» Task instructions
Bring together all lines from the listing below that contain the string "información".

───

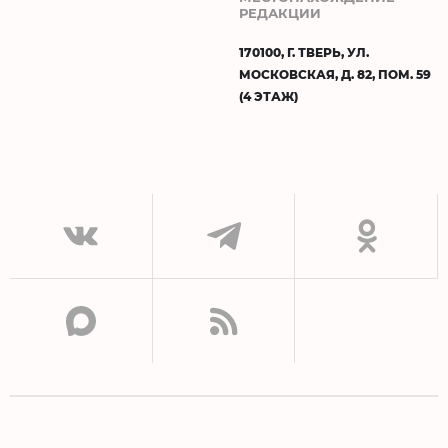
РЕДАКЦИИ
170100, Г. ТВЕРЬ, УЛ.
МОСКОВСКАЯ, Д. 82, ПОМ. 59
(4 ЭТАЖ)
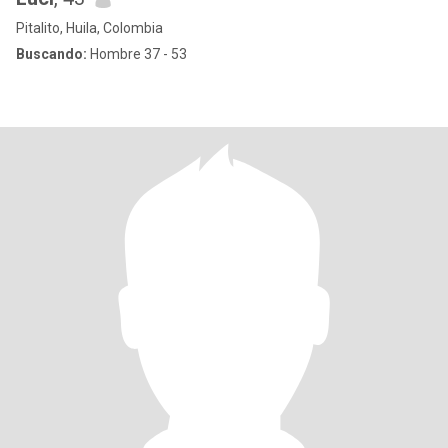
Pitalito, Huila, Colombia
Buscando:
Hombre 37 - 53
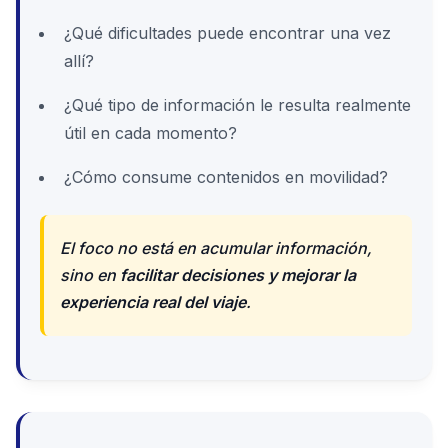
¿Qué dificultades puede encontrar una vez
allí?
¿Qué tipo de información le resulta realmente
útil en cada momento?
¿Cómo consume contenidos en movilidad?
El foco no está en acumular información,
sino en
facilitar decisiones y mejorar la
experiencia real del viaje
.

───

» Written reply
¿Qué tipo de información le resulta realmente
El foco no está en acumular información,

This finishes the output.